En vérité, si tu poses la question dont tu connais la réponse, carnivore borné, c’est dans un seul but : Passer à la phase deux qui consiste à défendre ton point de vue, dont le végétarien n’a que faire, puisque ton point de vue et tes arguments, il les connait parfaitement, il vit dans la même société carnivore (omnivore) que toi, il les a entendus des milliers de fois depuis la ou les dizaine(s) d’années qu’il pratique le végétarisme (en parfaite santé), et il est même fort probable qu’il ait passé plusieurs des premières années de sa vie à pratiquer le carnivorisme à cause de cette société carnivore et ses arguments rabâchés.
Alors pourquoi ?… Pourquoi est-ce que tu essaies de le convaincre ? Qu’est-ce qui te gêne tant que ça en lui ? S’il se tait, s’il n’a jamais abordé le sujet, s’il ne te dit pas quel comportement culinaire avoir, s’il ne t’a jamais fait la moindre remarque sur ton carnivorisme, qu’est-ce qui t’embête tant que ça chez lui ? Son existence même est-elle un affront à tes propres choix de vie ?

C’est quoi, le problème ? La peur de la différence ? Le reflet de ta culpabilité ?

Sache, carnivore borné, que le végétarisme est un choix moral, que la morale est une vaste chose qui ne se définit pas avec une équation binaire, et qu’elle est un des fondements de ce qui fait une personne. La morale englobe beaucoup beaucoup beaucoup de règles qui varient selon les personnes. Le végétarien n’est pas une personne à la morale parfaite, mais le végétarisme fait partie de sa morale, et tu n’y changeras rien. Et le fait que sa morale ne soit pas parfaite n’entache en rien son code moral. Le « végétarien » qui « ne mange pas de viande sauf le poisson » /« ne mange pas de viande rouge » /« mange un peu de viande mais pas trop » se donne un code moral qui tend à réduire autant que possible les morts et les souffrances qu’il cause aux êtres sensibles (dotés d’un système nerveux complexe = animaux), et ça se respecte autant que n’importe quel autre choix moral. Le code moral absolu et parfaitement bon, qui consisterait à ne jamais faire de mal physique ou moral à une quelconque créature vivante et à tout sacrifier de soi pour les autres, n’existe pas. (Un tel code engendrerait probablement la mort immédiate de celui qui l’adopterait.)

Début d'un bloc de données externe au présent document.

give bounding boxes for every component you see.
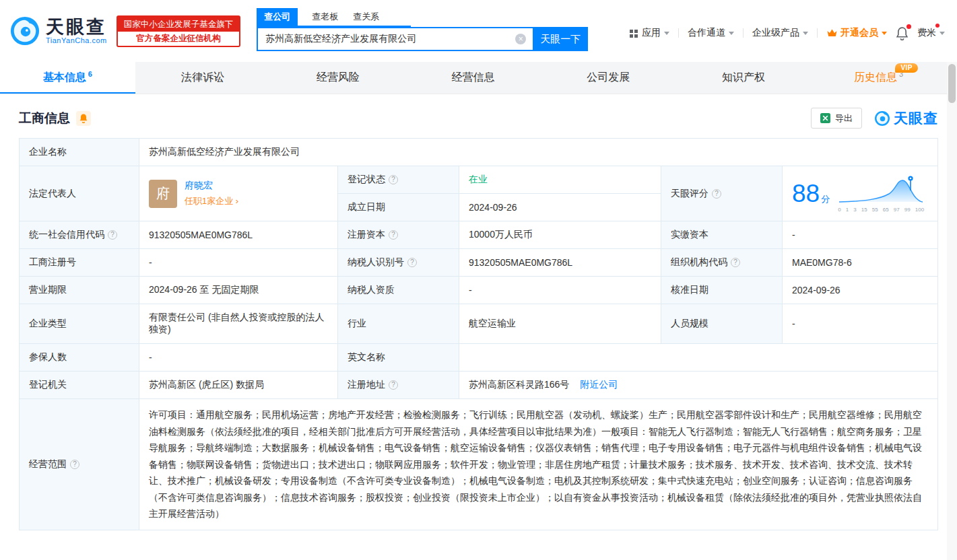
industry-value: 航空运输业 <box>459 304 661 344</box>
tab-history-info[interactable]: 历史信息 3 VIP <box>811 62 946 94</box>
search-tab-relation[interactable]: 查关系 <box>352 8 380 26</box>
business-scope-value: 许可项目：通用航空服务；民用机场运营；房地产开发经营；检验检测服务；飞行训练；民… <box>139 399 938 530</box>
section-title: 工商信息 <box>19 110 70 127</box>
field-label-text: 注册地址 <box>348 379 385 390</box>
nav-partner[interactable]: 合作通道 <box>688 27 734 39</box>
search-input[interactable] <box>257 27 533 51</box>
page-scrollbar[interactable] <box>947 62 957 560</box>
field-label-address: 注册地址 <box>338 372 459 399</box>
chevron-down-icon <box>664 32 669 38</box>
field-label-text: 纳税人识别号 <box>348 256 404 267</box>
export-label: 导出 <box>835 112 853 125</box>
info-icon[interactable] <box>731 258 740 267</box>
nav-vip-label: 开通会员 <box>840 27 878 39</box>
monitor-bell-button[interactable] <box>76 111 91 126</box>
apps-grid-icon <box>630 30 633 33</box>
field-label-reg-no: 工商注册号 <box>20 249 139 277</box>
notifications-button[interactable] <box>896 26 909 40</box>
field-label-reg-status: 登记状态 <box>338 166 459 194</box>
legal-rep-companies-link[interactable]: 任职1家企业 › <box>185 195 238 207</box>
legal-rep-avatar[interactable]: 府 <box>149 180 177 208</box>
main-content: 工商信息 导出 天眼查 <box>0 94 957 530</box>
nearby-companies-link[interactable]: 附近公司 <box>580 379 618 390</box>
axis-tick: 100 <box>915 207 924 213</box>
nav-apps[interactable]: 应用 <box>630 27 669 39</box>
tab-business-info[interactable]: 经营信息 <box>405 62 541 94</box>
watermark-text: 天眼查 <box>894 109 938 128</box>
nav-partner-label: 合作通道 <box>688 27 725 39</box>
axis-tick: 97 <box>894 207 900 213</box>
search-tabs: 查公司 查老板 查关系 <box>257 8 411 27</box>
info-icon[interactable] <box>712 189 721 199</box>
search-tab-boss[interactable]: 查老板 <box>311 8 339 26</box>
score-unit: 分 <box>821 194 830 204</box>
taxpayer-id-value: 91320505MAE0MG786L <box>459 249 661 277</box>
legal-rep-cell: 府 府晓宏 任职1家企业 › <box>139 166 338 221</box>
nav-user[interactable]: 费米 <box>917 27 945 39</box>
tab-operational-risk[interactable]: 经营风险 <box>270 62 405 94</box>
field-label-company-type: 企业类型 <box>20 304 139 344</box>
field-label-taxpayer-quality: 纳税人资质 <box>338 277 459 304</box>
axis-tick: 1 <box>846 207 849 213</box>
monitor-bell-icon <box>79 113 88 123</box>
search-tab-company[interactable]: 查公司 <box>257 8 298 26</box>
search-button[interactable]: 天眼一下 <box>533 27 588 51</box>
tab-label: 经营风险 <box>317 71 360 85</box>
insured-value: - <box>139 344 338 372</box>
scrollbar-thumb[interactable] <box>948 64 956 103</box>
legal-rep-name-link[interactable]: 府晓宏 <box>185 180 238 192</box>
info-icon[interactable] <box>70 460 79 469</box>
field-label-establish-date: 成立日期 <box>338 194 459 221</box>
tianyancha-logo[interactable]: 天眼查 TianYanCha.com <box>9 15 107 46</box>
field-label-text: 天眼评分 <box>671 188 708 199</box>
address-cell: 苏州高新区科灵路166号 附近公司 <box>459 372 938 399</box>
header-nav: 应用 合作通道 企业级产品 开通会员 <box>630 26 945 40</box>
cert-line-2: 官方备案企业征信机构 <box>118 32 240 46</box>
tab-legal-litigation[interactable]: 法律诉讼 <box>135 62 271 94</box>
table-row: 工商注册号 - 纳税人识别号 91320505MAE0MG786L 组织机构代码… <box>20 249 938 277</box>
excel-icon <box>820 113 830 123</box>
tab-label: 公司发展 <box>587 71 630 85</box>
field-label-reg-capital: 注册资本 <box>338 221 459 249</box>
axis-tick: 15 <box>861 207 867 213</box>
axis-tick: 3 <box>853 207 856 213</box>
axis-tick: 65 <box>883 207 889 213</box>
info-icon[interactable] <box>389 380 398 390</box>
taxpayer-quality-value: - <box>459 277 661 304</box>
field-label-industry: 行业 <box>338 304 459 344</box>
logo-text: 天眼查 <box>46 18 107 36</box>
export-button[interactable]: 导出 <box>811 108 862 129</box>
info-icon[interactable] <box>407 258 417 267</box>
nav-vip-upgrade[interactable]: 开通会员 <box>826 27 887 39</box>
section-header: 工商信息 导出 天眼查 <box>19 108 938 129</box>
tab-basic-info[interactable]: 基本信息 6 <box>0 62 135 94</box>
top-header: 天眼查 TianYanCha.com 国家中小企业发展子基金旗下 官方备案企业征… <box>0 0 957 62</box>
tab-intellectual-property[interactable]: 知识产权 <box>676 62 812 94</box>
nav-enterprise[interactable]: 企业级产品 <box>752 27 808 39</box>
vip-badge: VIP <box>895 63 918 73</box>
tab-label: 经营信息 <box>452 71 495 85</box>
info-icon[interactable] <box>108 230 117 240</box>
approve-date-value: 2024-09-26 <box>783 277 938 304</box>
score-value-block: 88分 <box>792 181 830 206</box>
field-label-text: 经营范围 <box>29 458 67 469</box>
table-row: 企业名称 苏州高新低空经济产业发展有限公司 <box>20 139 938 166</box>
field-label-scope: 经营范围 <box>20 399 139 530</box>
score-cell: 88分 <box>783 166 938 221</box>
field-label-legal-rep: 法定代表人 <box>20 166 139 221</box>
score-chart: 0 1 3 15 55 65 97 99 100 <box>838 174 924 213</box>
logo-domain: TianYanCha.com <box>46 36 107 44</box>
tab-company-development[interactable]: 公司发展 <box>541 62 676 94</box>
nav-user-label: 费米 <box>917 27 936 39</box>
nav-divider <box>817 28 818 38</box>
table-row: 经营范围 许可项目：通用航空服务；民用机场运营；房地产开发经营；检验检测服务；飞… <box>20 399 938 530</box>
info-icon[interactable] <box>389 230 398 240</box>
field-label-insured: 参保人数 <box>20 344 139 372</box>
info-icon[interactable] <box>389 175 398 184</box>
term-value: 2024-09-26 至 无固定期限 <box>139 277 338 304</box>
table-row: 登记机关 苏州高新区 (虎丘区) 数据局 注册地址 苏州高新区科灵路166号 附… <box>20 372 938 399</box>
tianyancha-watermark-icon <box>874 110 890 127</box>
tab-label: 法律诉讼 <box>181 71 224 85</box>
reg-status-value[interactable]: 在业 <box>469 174 488 184</box>
tab-label: 历史信息 <box>854 71 897 85</box>
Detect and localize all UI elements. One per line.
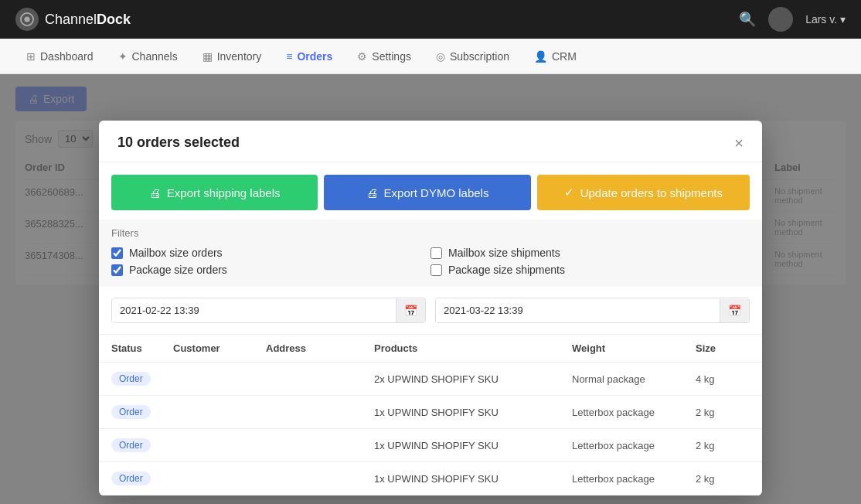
topbar: ChannelDock 🔍 Lars v. ▾ [0,0,861,39]
modal-header: 10 orders selected × [99,121,762,162]
table-row: Order 1x UPWIND SHOPIFY SKU Letterbox pa… [99,396,762,429]
th-size: Size [696,342,750,354]
modal-table-header: Status Customer Address Products Weight … [99,335,762,363]
mailbox-orders-label: Mailbox size orders [129,247,223,259]
sidebar-item-channels[interactable]: ✦ Channels [107,44,189,69]
mailbox-shipments-label: Mailbox size shipments [448,247,560,259]
modal-orders-table: Status Customer Address Products Weight … [99,335,762,495]
date-to-wrapper: 📅 [435,298,750,323]
update-shipments-button[interactable]: ✓ Update orders to shipments [537,175,750,210]
filters-section: Filters Mailbox size orders Mailbox size… [99,220,762,287]
filter-mailbox-shipments: Mailbox size shipments [430,247,750,259]
status-badge: Order [111,405,173,419]
th-weight: Weight [572,342,696,354]
topbar-left: ChannelDock [15,8,131,31]
date-to-input[interactable] [436,298,720,322]
svg-point-1 [24,16,29,22]
products-cell: 1x UPWIND SHOPIFY SKU [374,440,572,451]
user-name[interactable]: Lars v. ▾ [805,13,846,26]
subscription-icon: ◎ [436,50,445,63]
products-cell: 1x UPWIND SHOPIFY SKU [374,407,572,418]
th-status: Status [111,342,173,354]
crm-icon: 👤 [534,50,547,63]
search-icon[interactable]: 🔍 [739,11,756,28]
settings-icon: ⚙ [357,50,367,63]
modal-close-button[interactable]: × [734,135,744,151]
checkmark-icon: ✓ [564,186,574,199]
mailbox-shipments-checkbox[interactable] [430,247,442,259]
status-badge: Order [111,372,173,386]
status-badge: Order [111,472,173,485]
sidebar-item-dashboard[interactable]: ⊞ Dashboard [15,44,104,69]
size-cell: 2 kg [696,407,750,418]
table-row: Order 1x UPWIND SHOPIFY SKU Letterbox pa… [99,429,762,462]
export-shipping-labels-button[interactable]: 🖨 Export shipping labels [111,175,318,210]
orders-icon: ≡ [286,50,292,63]
modal: 10 orders selected × 🖨 Export shipping l… [99,121,762,495]
logo-text: ChannelDock [45,12,131,28]
size-cell: 2 kg [696,440,750,451]
package-shipments-label: Package size shipments [448,264,565,276]
filter-package-orders: Package size orders [111,264,430,276]
th-customer: Customer [173,342,266,354]
mailbox-orders-checkbox[interactable] [111,247,123,259]
status-badge: Order [111,438,173,452]
package-orders-checkbox[interactable] [111,264,123,276]
export-dymo-labels-button[interactable]: 🖨 Export DYMO labels [324,175,530,210]
sidebar-item-inventory[interactable]: ▦ Inventory [192,44,273,69]
table-row: Order 1x UPWIND SHOPIFY SKU Letterbox pa… [99,462,762,495]
dashboard-icon: ⊞ [26,50,36,63]
modal-overlay: 10 orders selected × 🖨 Export shipping l… [0,74,861,504]
date-from-wrapper: 📅 [111,298,426,323]
action-buttons: 🖨 Export shipping labels 🖨 Export DYMO l… [99,162,762,220]
logo-icon [15,8,39,31]
weight-cell: Letterbox package [572,473,696,485]
sidebar-item-crm[interactable]: 👤 CRM [523,44,587,69]
size-cell: 4 kg [696,373,750,385]
size-cell: 2 kg [696,473,750,485]
weight-cell: Normal package [572,373,696,385]
date-range: 📅 📅 [99,287,762,335]
channels-icon: ✦ [118,50,128,63]
weight-cell: Letterbox package [572,407,696,418]
sidebar-item-subscription[interactable]: ◎ Subscription [425,44,520,69]
products-cell: 1x UPWIND SHOPIFY SKU [374,473,572,485]
th-address: Address [266,342,374,354]
inventory-icon: ▦ [202,50,213,63]
sidebar-item-settings[interactable]: ⚙ Settings [346,44,422,69]
date-from-calendar-icon[interactable]: 📅 [396,299,425,322]
printer-icon: 🖨 [149,186,161,199]
date-from-input[interactable] [112,298,396,322]
avatar [768,7,793,32]
filter-mailbox-orders: Mailbox size orders [111,247,430,259]
filters-label: Filters [111,227,750,239]
table-row: Order 2x UPWIND SHOPIFY SKU Normal packa… [99,363,762,396]
printer-dymo-icon: 🖨 [366,186,378,199]
package-orders-label: Package size orders [129,264,227,276]
modal-title: 10 orders selected [117,135,240,151]
filters-grid: Mailbox size orders Mailbox size shipmen… [111,247,750,276]
filter-package-shipments: Package size shipments [430,264,750,276]
sidebar-item-orders[interactable]: ≡ Orders [275,44,343,69]
main-nav: ⊞ Dashboard ✦ Channels ▦ Inventory ≡ Ord… [0,39,861,74]
topbar-right: 🔍 Lars v. ▾ [739,7,846,32]
weight-cell: Letterbox package [572,440,696,451]
th-products: Products [374,342,572,354]
products-cell: 2x UPWIND SHOPIFY SKU [374,373,572,385]
package-shipments-checkbox[interactable] [430,264,442,276]
page-content: 🖨 Export Show 10 Order ID Customer Addre… [0,74,861,504]
date-to-calendar-icon[interactable]: 📅 [720,299,749,322]
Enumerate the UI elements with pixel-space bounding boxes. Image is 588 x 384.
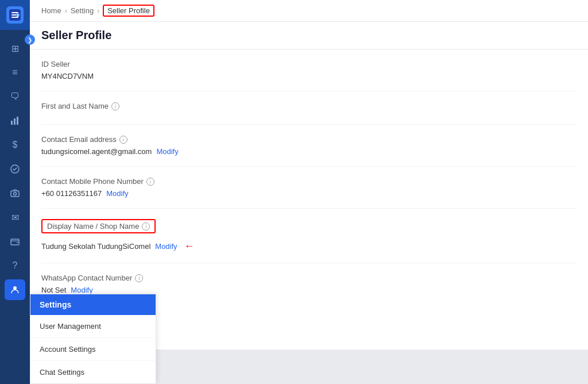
svg-point-8	[14, 193, 17, 195]
dropdown-item-user-management[interactable]: User Management	[30, 315, 156, 338]
email-section: Contact Email address i tudungsicomel.ag…	[41, 125, 577, 167]
sidebar-item-chat[interactable]: 🗨	[5, 86, 25, 107]
breadcrumb-home[interactable]: Home	[41, 6, 61, 15]
sidebar-item-camera[interactable]	[5, 183, 25, 203]
id-seller-section: ID Seller MY4NCD7VNM	[41, 49, 577, 91]
breadcrumb: Home › Setting › Seller Profile	[30, 0, 588, 22]
arrow-indicator: ←	[184, 240, 195, 252]
name-section: First and Last Name i	[41, 91, 577, 125]
display-name-section: Display Name / Shop Name i Tudung Sekola…	[41, 209, 577, 263]
display-name-label: Display Name / Shop Name i	[41, 219, 577, 237]
sidebar-item-chart[interactable]	[5, 110, 25, 131]
phone-value: +60 01126351167 Modify	[41, 189, 577, 198]
sidebar-item-help[interactable]: ?	[5, 255, 25, 276]
display-name-modify-link[interactable]: Modify	[155, 242, 177, 251]
breadcrumb-setting[interactable]: Setting	[71, 6, 94, 15]
sidebar-item-user[interactable]	[5, 279, 25, 300]
svg-rect-4	[14, 118, 16, 125]
id-seller-label: ID Seller	[41, 60, 577, 68]
whatsapp-info-icon: i	[135, 274, 143, 282]
email-label: Contact Email address i	[41, 135, 577, 144]
email-info-icon: i	[119, 136, 127, 144]
svg-rect-9	[11, 239, 19, 245]
phone-section: Contact Mobile Phone Number i +60 011263…	[41, 167, 577, 209]
logo: $	[0, 0, 30, 30]
page-header: Seller Profile	[30, 22, 588, 49]
display-name-value: Tudung Sekolah TudungSiComel Modify ←	[41, 240, 577, 252]
svg-text:$: $	[17, 14, 19, 17]
sidebar-item-list[interactable]: ≡	[5, 62, 25, 83]
sidebar-item-messages[interactable]: ✉	[5, 207, 25, 228]
whatsapp-label: WhatsApp Contact Number i	[41, 274, 577, 282]
name-info-icon: i	[111, 102, 119, 110]
dropdown-header: Settings	[30, 294, 156, 315]
whatsapp-value: Not Set Modify	[41, 286, 577, 294]
breadcrumb-sep-1: ›	[65, 7, 67, 15]
phone-info-icon: i	[146, 178, 154, 186]
svg-rect-3	[11, 121, 13, 125]
svg-point-11	[13, 286, 17, 290]
sidebar: $ ❯ ⊞ ≡ 🗨 $ ✉ ?	[0, 0, 30, 384]
sidebar-item-orders[interactable]	[5, 159, 25, 179]
page-title: Seller Profile	[41, 29, 577, 49]
display-name-info-icon: i	[142, 222, 150, 231]
display-name-label-highlighted: Display Name / Shop Name i	[41, 219, 156, 233]
sidebar-nav: ⊞ ≡ 🗨 $ ✉ ?	[5, 36, 25, 384]
name-label: First and Last Name i	[41, 102, 577, 110]
logo-icon: $	[6, 6, 24, 24]
breadcrumb-current: Seller Profile	[103, 5, 154, 17]
phone-modify-link[interactable]: Modify	[106, 189, 128, 198]
dropdown-item-account-settings[interactable]: Account Settings	[30, 338, 156, 361]
email-modify-link[interactable]: Modify	[156, 147, 178, 156]
sidebar-item-wallet[interactable]	[5, 231, 25, 252]
sidebar-collapse-button[interactable]: ❯	[25, 34, 35, 45]
sidebar-item-dollar[interactable]: $	[5, 135, 25, 155]
settings-dropdown: Settings User Management Account Setting…	[30, 294, 156, 384]
breadcrumb-sep-2: ›	[97, 7, 99, 15]
whatsapp-modify-link[interactable]: Modify	[71, 286, 92, 294]
svg-rect-7	[11, 191, 19, 197]
svg-rect-5	[17, 117, 18, 125]
dropdown-item-chat-settings[interactable]: Chat Settings	[30, 361, 156, 383]
svg-point-10	[17, 242, 18, 243]
id-seller-value: MY4NCD7VNM	[41, 72, 577, 80]
phone-label: Contact Mobile Phone Number i	[41, 177, 577, 186]
email-value: tudungsicomel.agent@gmail.com Modify	[41, 147, 577, 156]
sidebar-item-grid[interactable]: ⊞	[5, 38, 25, 59]
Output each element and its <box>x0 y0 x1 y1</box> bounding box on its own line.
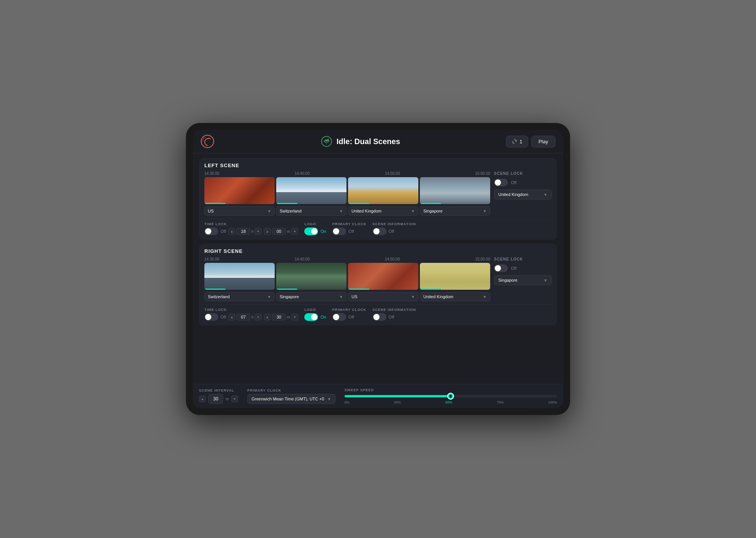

Mais toi, « Pourquoi n’es-tu pas végétarien ? » . Le végétarien aussi, il connait la réponse, mais lui, il ne te posera jamais la question. Tu n’es pas végétarien parce que tuer/maltraiter des animaux que tu ne vois (généralement) pas mourir de tes propres yeux, pour en manger, tu t’en fous et/ou tu as la flemme de te priver de ce plaisir. Ça ne fait pas partie de ton code moral. (Oh, le végétarien n’osera quand même pas te faire l’affront d’imaginer que tu n’y as juste jamais réfléchi et que tu te contentes de faire comme tout le monde et comme on t’a enseigné, non, le végétarien a trop de respect pour toi, il suppose quand même que tu as un sens critique et un libre arbitre.)

Mais n’aie pas peur, le végétarien s’en fout, au fond. Si le seul défaut des humains consistait à être carnivore, le monde serait déjà incroyablement meilleur, alors tu sais, tu peux bien continuer à l’être si ça peut te faire plaisir, pour ce que ça change.

Mais, s’il-te-plait, arrête de le faire chier.

(Note : Dans l’intitulé, le terme « borné » est essentiel. Tous les carnivores ne sont pas bornés. Tous les gens bornés ne sont pas carnivores.)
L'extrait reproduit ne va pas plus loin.